本発明は、自動車等の車輪を懸架装置に対して回転自在に支持する車輪支持用転がり軸受装置に関する。
自動車等に使用される車輪支持用転がり軸受装置は、燃費の向上を目的とした軽量化のためにユニット化が進んでおり、車輪取り付け部やブレーキパッド取り付け用のフランジ部が一体化された構造となっている。このようなユニット化によって車輪支持用転がり軸受装置の部品点数が減少したため、自動車等の車体における足回り部分全体の重量は減少した。
一方、車輪支持用転がり軸受装置を構成する内方部材、外方部材には転動疲労強度が必要であり、転がり軸受の軌道面となる部位には高周波焼入れが施されるため、内方部材、外方部材の材料としてはS50〜S55C相当材やSAE1070のような中炭素鋼が用いられる。そして、内方部材、外方部材は、中炭素鋼製の素材に熱間鍛造を施して所定の形状とした後に、切削加工を施して製造される。このとき、軽量化を図るために、フランジ部の肉厚を薄くしたり、穴を開けたりする手法が取られているが、剛性を考慮すると、形状変更による大幅な軽量化は困難である。
そこで、車輪支持用転がり軸受装置を構成する部材を軽量材料で構成することにより軽量化を図る技術が提案されている。例えば特許文献1には、支持部材(ナックル)を介して車体側に支持される外輪と、この外輪の内側に複列の転動体を介して回転自在に支持されるハブホイールと、を備えた車輪支持用転がり軸受装置が開示されている。そして、外輪と支持部材とは、FC系鋳鉄、アルミニウム合金、マグネシウム合金等の軽量材料で構成されており、両者は鋳造により一体的に形成されている。また、外輪の内周面には環状の鋼製スリーブが嵌着され、この鋼製スリーブの内周面が複列の転動体の外輪軌道面として用いられている(特許文献1の図3を参照)。
特開2002−46409号公報
しかしながら、車輪支持用転がり軸受装置に回転によるモーメントが作用した場合には、外輪に形成されているフランジの付け根部に大きな荷重が負荷されるため、該付け根部には高い剛性が必要となり、外輪がヤング率の低い軽量材料で構成されていると、フランジの付け根部の剛性が不十分となるおそれがあった。

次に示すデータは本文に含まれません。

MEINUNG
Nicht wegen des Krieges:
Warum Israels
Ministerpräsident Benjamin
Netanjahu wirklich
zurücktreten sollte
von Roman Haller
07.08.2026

特許文献1の車輪支持用転がり軸受装置においては、外輪と支持部材を構成する軽量材料のヤング率については何ら考慮されていないため、フランジの撓みが大きくなって自動車の操舵性が悪化するおそれがあった。
また、車輪支持用転がり軸受装置の温度は、車輪の回転時には70〜80℃程度となるため、外輪と鋼製スリーブとが異なる材料で構成されている場合には、熱膨張の差異により、しめ代が減少してクリープが発生したり、予圧抜けによる剛性の低下が生じたり、転動体の乗り上げによる剥離が生じるおそれがあった。

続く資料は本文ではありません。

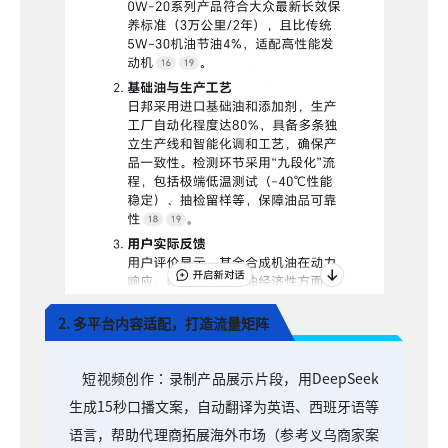
2. 多平台内容适配，打造流量矩阵
短视频创作：录制产品展示片段，用DeepSeek
生成15秒口播文案，自动翻译为英语、西班牙语等
语言，帮助代理商拓展海外市场（参考义乌商家案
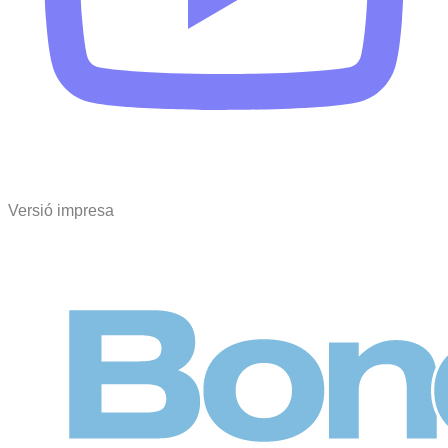
Versió impresa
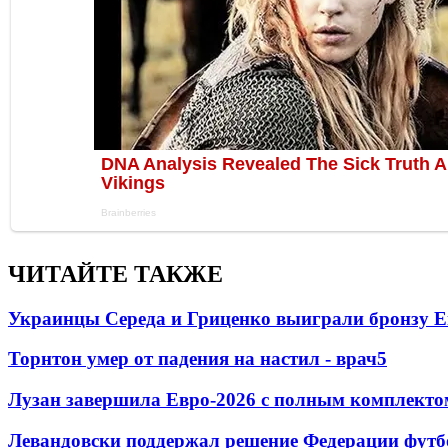
ЧИТАЙТЕ ТАКЖЕ
Украинцы Середа и Гриценко выиграли бронзу Е
Торнтон умер от падения на настил - врач
5
Лузан завершила Евро-2026 с полным комплекто
Левандовски поддержал решение Федерации футб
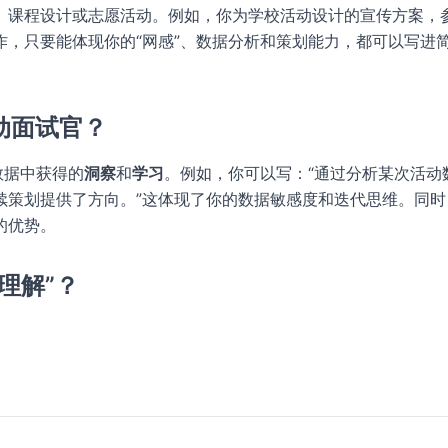
、课程设计或志愿活动。例如，你为学校活动设计的宣传方案，
，只要能体现你的“网感”、数据分析和策划能力，都可以写进
动面试官？
数据中获得的
洞察
和
学习
。例如，你可以写：“通过分析某次活动
续策划提供了方向。”这体现了你的数据敏感度和迭代思维。同时
的优势。
理解”？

特許文献1の車輪支持用転がり軸受装置においては、軽量材料の熱膨張については何ら考慮されていないため、上記のような諸問題が生じるおそれがあった。
そこで、本発明は上記のような従来技術が有する問題点を解決し、剛性不足、クリープ、予圧抜け、転動体の乗り上げによる剥離等の諸問題が生じにくく軽量な車輪支持用転がり軸受装置を提供することを課題とする。
前記課題を解決するため、本発明は次のような構成からなる。すなわち、本発明の車輪支持用転がり軸受装置は、外周面に軌道面を有する内方部材と、前記内方部材の軌道面に対向する軌道面を有し前記内方部材の外方に配された外方部材と、前記両軌道面間に転動自在に配された複数の転動体と、を備える車輪支持用転がり軸受装置において、前記内方部材及び前記外方部材の少なくとも一方は、前記軌道面を含む部分が炭素鋼で構成され、残部が、アルミニウムを含有する軽合金と強化材となる硬質粒である炭化ホウ素とを含む軽合金複合材料で構成され、前記軽合金複合材料における前記炭化ホウ素の割合は19体積%以上51体積%以下であることを特徴とする。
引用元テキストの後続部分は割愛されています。